- a writer of literary magical realism, who teaches theater and reads voraciously
Readers, thanks for checking out another Author Spotlight Interview. Let’s give a good, hearty welcome to this week’s guest!
J. A. Tyler is the author of The Zoo, a Going and Only and Ever This (both from Dzanc Books). His fiction has appeared in Denver Quarterly, Hayden’s Ferry Review, Diagram, Black Warrior Review, Fairy Tale Review, and The Brooklyn Rail among others.
He has given workshops and readings at universities and writing conferences around the U.S., including AWP, Lake Forest’s &Now series, the National Writing Project at Colorado State University, and the Bankhead Visiting Writers Series at the University of Alabama.
He lives in Colorado.
J.A., thanks for agreeing to be here today. Most author spotlight interviews start off with the boring stuff, but I know what readers REALLY want to know.
If you could have any pet (real/fantasy/no-allergies/no worries about feeding it) what would it be?
A bear. Wouldn’t it be sweet to just have a huge bear in your house? Like a living loveseat, lumbering around while you make dinner. Awesome.
I’m having flashbacks to ‘Snow White, Rose Red’, and it worked out for them!
What do you write? And how did you get started?
My work is almost always surreal and often layered with magical realism. I love the unexpected when I read, a story that kicks your imagination into high gear from the first sentence, so that’s what I try to write.
I’m not sure when I started, only that I was young, elementary age, and writing (and poorly illustrating) mock Choose-Your-Own-Adventure books.
I do love the unexpected when it’s done just right!
What do you like to read?
I’ll read anything, for real. Any given month I’m reading graphic novels, poetry, non-fiction, memoir, short stories, plays, and novels. In terms of genre, my favorite work is anything I’ve never seen before, no matter the style.
Reading broadly is supposed to be good for writers. I love a new book, but I have to admit, re-reads are comfort reads for me.
Do you snack when you write/edit? What are your favorites?
I don’t snack when I write, unless coffee counts. Does coffee count? I drink loads of coffee. My favorite is hazelnut with oat milk and a little sugar.

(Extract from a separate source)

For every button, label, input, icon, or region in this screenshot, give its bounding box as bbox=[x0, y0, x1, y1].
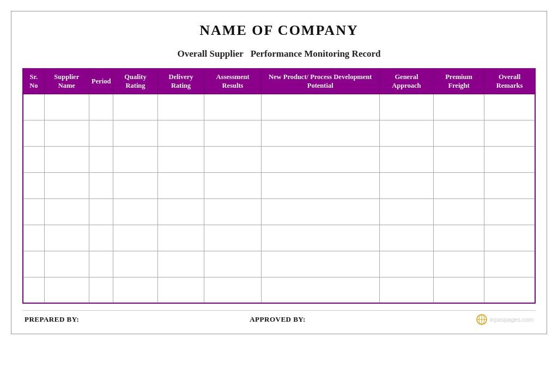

While not a coffee drinker myself, I have to admit to having a soft spot for the smell of hazelnut coffee!
Name one commonly accepted piece of writing advice that doesn’t work for you
Write every day.
I want to write every day, but I have kids. I have a spouse. I have a job. Sometimes my car breaks down. Sometimes our dog is sick. People who say write every day no matter what, are doing something I can’t. BUT: That doesn’t mean I’m not working on my writing every day. You don’t have to touch pen to paper (or fingers to keys) to work on your words.
Every writer has to do what works for them — in their life. As long as you make your writing a priority and get to it consistently, you’re fine. I don’t think ‘every day’ is realistic for a lot of writers.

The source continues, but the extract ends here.